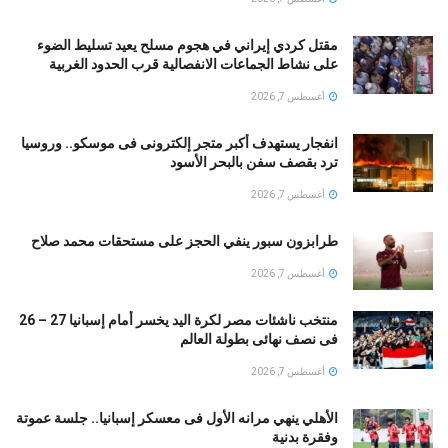
مقتل كردي إيراني في هجوم مسلح يعيد تسليط الضوء
على نشاط الجماعات الانفصالية قرب الحدود الغربية
أغسطس 7, 2026
انفجار يستهدف أكبر متجر إلكترونى فى موسكو.. وروسيا
ترد بقصف سفن بالبحر الأسود
أغسطس 7, 2026
طرابزون سبور ينفي الحجز على مستحقات محمد صلاح
أغسطس 7, 2026
منتخب ناشئات مصر لكرة اليد يخسر أمام إسبانيا 27 – 26
فى نصف نهائى بطولة العالم
أغسطس 7, 2026
الأهلي ينهي مرانه الأول فى معسكر إسبانيا.. جلسة عموتة
وفقرة بدنية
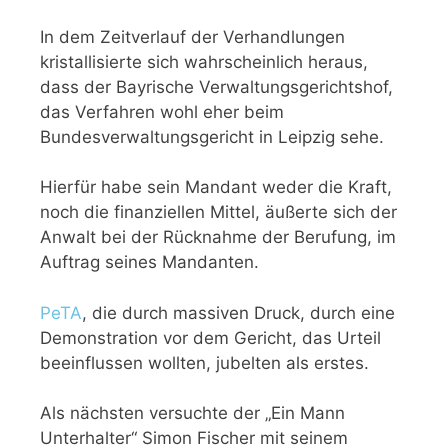
In dem Zeitverlauf der Verhandlungen
kristallisierte sich wahrscheinlich heraus,
dass der Bayrische Verwaltungsgerichtshof,
das Verfahren wohl eher beim
Bundesverwaltungsgericht in Leipzig sehe.
Hierfür habe sein Mandant weder die Kraft,
noch die finanziellen Mittel, äußerte sich der
Anwalt bei der Rücknahme der Berufung, im
Auftrag seines Mandanten.
PeTA
, die durch massiven Druck, durch eine
Demonstration vor dem Gericht, das Urteil
beeinflussen wollten, jubelten als erstes.
Als nächsten versuchte der „Ein Mann
Unterhalter“ Simon Fischer mit seinem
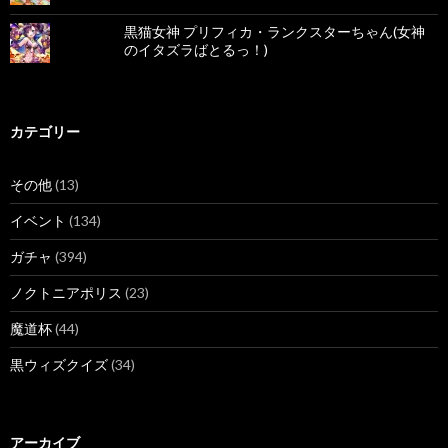
黒猫女神 プリフィカ・ランクスターちゃん(女神
のイタズラばとるっ！)
カテゴリー
その他
(13)
イベント
(134)
ガチャ
(394)
ノクトニアポリス
(23)
魔道杯
(44)
黒ウィズクイズ
(34)
アーカイブ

• • • • •

- What the task asks
All lines in the listing above with the string "sich" should be returned.

- Result of the task
kristallisierte sich wahrscheinlich heraus,
noch die finanziellen Mittel, äußerte sich der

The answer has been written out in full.